For Medicare, read all other social programs. The obscene destruction of Head Start for kids, of food stamps for the unemployed and working poor, the wholesale shredding of welfare–approved by the Democratic Party liberals–are to be implemented in the second term, without a drop of deficit justification. What remains of welfare is rapidly being privatized. Arms contractors like Lockheed who got plush government contracts during the Cold War are now going to be compensated for the end of the Cold War with plush welfare contracts. Even orphanages will now be run for profit. As for the orphans themselves, they and any other kids 13 or over who commit violent crimes are to be tried as adults and placed in adult prisons. Meanwhile the Consumer Price Index is to be cut by some undisclosed amount so that Medicare and Social Security payments are brought down, as well as all union contracts with COLA (cost of living allowances). And this is just for openers. The beginning of the second term makes Clinton’s first term seem like a riot of progressivism.

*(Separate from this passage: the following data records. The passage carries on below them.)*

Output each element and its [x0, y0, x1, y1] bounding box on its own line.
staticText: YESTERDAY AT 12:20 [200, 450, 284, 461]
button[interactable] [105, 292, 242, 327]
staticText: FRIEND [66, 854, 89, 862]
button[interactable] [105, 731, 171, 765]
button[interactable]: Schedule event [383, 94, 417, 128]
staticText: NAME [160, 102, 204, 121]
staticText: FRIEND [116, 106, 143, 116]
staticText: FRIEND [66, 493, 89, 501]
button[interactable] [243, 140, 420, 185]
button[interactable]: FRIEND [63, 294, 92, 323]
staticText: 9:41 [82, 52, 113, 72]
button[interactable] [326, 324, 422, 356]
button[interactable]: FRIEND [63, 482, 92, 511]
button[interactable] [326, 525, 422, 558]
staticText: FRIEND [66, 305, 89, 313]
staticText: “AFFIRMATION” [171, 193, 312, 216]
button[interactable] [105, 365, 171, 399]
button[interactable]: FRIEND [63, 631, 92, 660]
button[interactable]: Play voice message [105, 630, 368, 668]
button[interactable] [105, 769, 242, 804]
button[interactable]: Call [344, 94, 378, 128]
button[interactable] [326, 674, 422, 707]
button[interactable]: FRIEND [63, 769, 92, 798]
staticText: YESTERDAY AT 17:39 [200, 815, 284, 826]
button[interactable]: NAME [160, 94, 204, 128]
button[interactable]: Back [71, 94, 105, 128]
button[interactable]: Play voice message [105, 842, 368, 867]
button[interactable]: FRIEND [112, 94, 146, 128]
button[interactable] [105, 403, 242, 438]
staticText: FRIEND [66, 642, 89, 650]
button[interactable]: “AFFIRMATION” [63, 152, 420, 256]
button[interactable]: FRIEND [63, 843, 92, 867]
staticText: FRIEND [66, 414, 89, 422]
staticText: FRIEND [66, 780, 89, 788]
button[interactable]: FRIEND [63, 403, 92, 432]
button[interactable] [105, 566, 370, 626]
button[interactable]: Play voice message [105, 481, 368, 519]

The boom phase of the business cycle underscores the underlying class and political dynamics of contemporary capitalism. Despite the hype about the best economy in decades, the social wage is cut in both booms and busts. There will be no return to the postwar boom, living standards will not rise but will decline, reforms will not be granted, and take-backs of past gains will continue. This rising tide does not lift all boats. Instead, as former Labor Secretary Robert Reich said last year, "The rising tide has lifted the yachts." These are not the indices of a healthy system.

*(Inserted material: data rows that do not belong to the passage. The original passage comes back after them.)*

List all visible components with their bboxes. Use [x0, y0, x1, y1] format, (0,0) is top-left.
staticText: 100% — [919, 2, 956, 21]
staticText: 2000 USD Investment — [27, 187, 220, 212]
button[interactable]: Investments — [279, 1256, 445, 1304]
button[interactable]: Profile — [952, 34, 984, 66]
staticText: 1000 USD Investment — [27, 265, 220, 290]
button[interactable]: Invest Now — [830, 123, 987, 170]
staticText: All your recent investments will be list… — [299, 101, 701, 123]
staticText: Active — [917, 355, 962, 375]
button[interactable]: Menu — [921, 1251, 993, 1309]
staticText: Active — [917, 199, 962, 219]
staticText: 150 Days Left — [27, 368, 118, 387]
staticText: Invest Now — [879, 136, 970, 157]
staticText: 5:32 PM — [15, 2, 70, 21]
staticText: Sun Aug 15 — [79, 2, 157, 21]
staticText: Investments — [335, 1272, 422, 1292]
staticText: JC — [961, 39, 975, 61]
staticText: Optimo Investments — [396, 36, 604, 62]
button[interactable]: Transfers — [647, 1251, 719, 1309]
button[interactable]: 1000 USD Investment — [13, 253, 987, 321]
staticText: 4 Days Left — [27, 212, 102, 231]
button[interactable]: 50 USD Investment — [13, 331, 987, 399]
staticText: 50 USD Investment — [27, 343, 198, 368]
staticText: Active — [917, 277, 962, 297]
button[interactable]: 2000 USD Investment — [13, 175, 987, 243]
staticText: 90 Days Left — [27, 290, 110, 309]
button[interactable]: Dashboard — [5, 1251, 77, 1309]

What is true about capitalism is true about its political parties. At the height of the boom not one liberal politician has proposed any modest change to better people’s lives. Modern liberalism is no longer a vehicle for social reform, no matter how gradual or modest. It is a vehicle for managing the status quo. The leaderships of the labor, Black, women’s and gay movements, who have endlessly preached the "realism" of subordinating social struggles to Democratic Party electoralism, have reached a dead end. They have nothing to show for their efforts. The idea that change can only come from a struggle from below has compelling urgency. The job of revolutionaries is to win that argument with all those whose illusions will continue to be shattered in Clinton’s second term.